In its annual ranking of the top executive MBA programs in the world, London's the Financial Times named the Alberta/Haskayne EMBA 28th overall. Last year, the program--which is offered jointly by the University of Calgary and the University of Alberta--was in 46th place.
"This international recognition is a clear demonstration of the outstanding quality of the Alberta/Haskayne EMBA program," said Haskayne School of Business' interim dean Dr. Vernon Jones.
Both the average alumni salary and percentage increase in graduates' salary from before the EMBA to currently, count for 40 per cent of the total score assigned to each program.

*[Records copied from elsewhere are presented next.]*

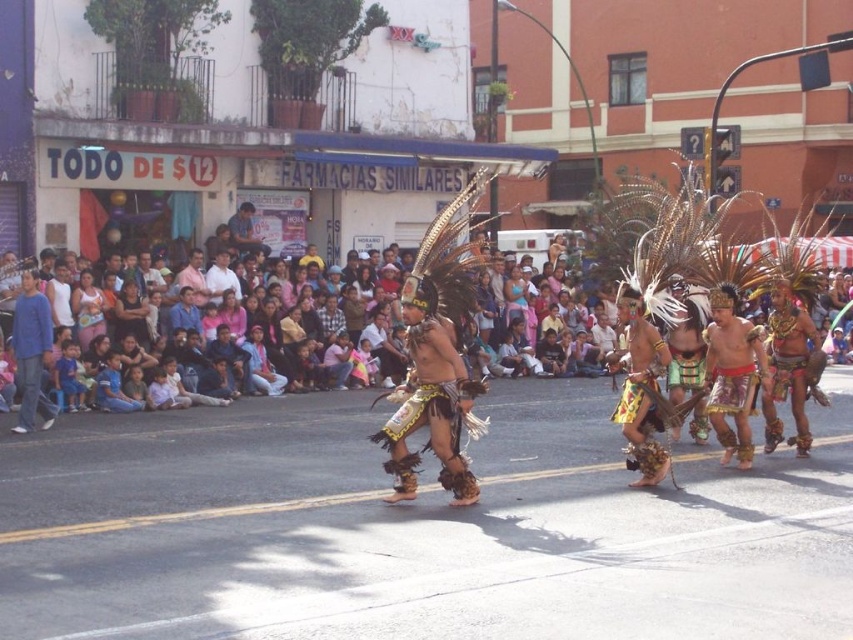 Question: Does blue cotton shirt at left appear under matte black shirt at center?

Choices:
 (A) no
 (B) yes

Answer: (B)

Question: Which object is positioned farthest from the matte black shirt at center?

Choices:
 (A) blue cotton shirt at left
 (B) matte skin people at center

Answer: (A)

Question: Where is blue cotton shirt at left located in relation to matte skin people at center in the image?

Choices:
 (A) above
 (B) below

Answer: (A)

Question: Which point appears farthest from the camera in this image?

Choices:
 (A) (256, 243)
 (B) (68, 368)

Answer: (A)

Question: Which of the following is the closest to the observer?

Choices:
 (A) matte black shirt at center
 (B) blue cotton shirt at left

Answer: (B)

Question: Observing the image, what is the correct spatial positioning of matte skin people at center in reference to matte black shirt at center?

Choices:
 (A) above
 (B) below

Answer: (B) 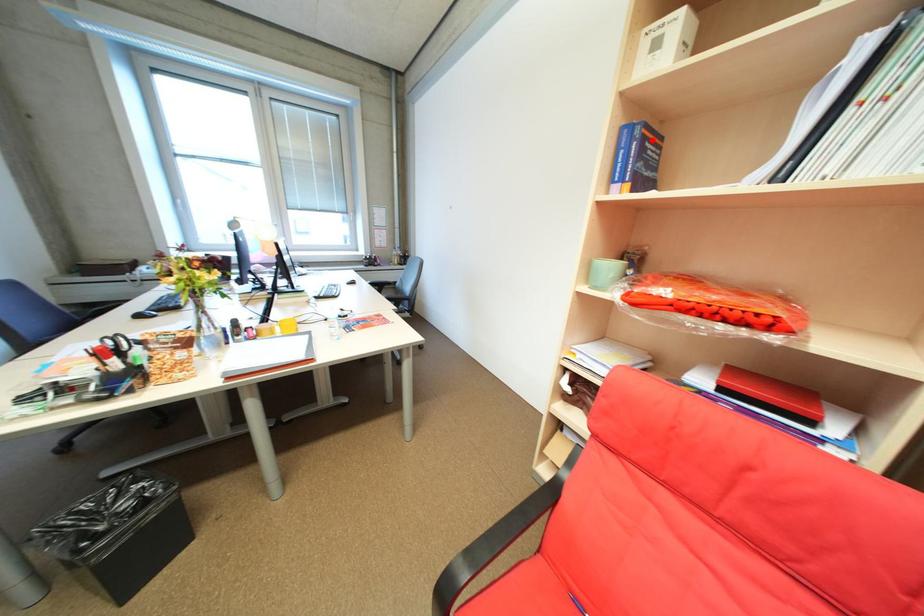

"There aren't many employers that can even begin to compete with the salary increases being offered in Calgary," said Hewitt Associates senior compensation consultant Keri Humber. HA is a global human resources outsourcing and consulting firm.
According to the HA' 29th annual "Canada salary increase survey," Calgarian workers obtained a salary increase of 5.3 per cent in 2006, significantly above the national average of 3.6 per cent.
The U of A's School of Business dean Mike Percy did note the province's booming economy was a major contributor to the EMBA program's success, but ins- isted that it wasn't the only one.
"The ranking speaks to the quality of both the students and the faculty of the program," he said.
Calgary Co-op vice-president of finance and administration Barry Heinrich--a graduate of the EMBA program--attested to the value of the program.
"It really broadens your perspective and gets rid of the 'tunnel vision' that you find in many trades," he said.
Jones explained he was especially pleased with the program's placement in the 22nd spot in the "aims achieved" category.
The "aims achieved" criterion assesses the degree to which the school has enabled respondents to fulfill their goals or reasons for doing an EMBA.
The Alberta/Haskayne EMBA is a 20-month program offered to 80 students annually, featuring an executive speaker series and an international study trip.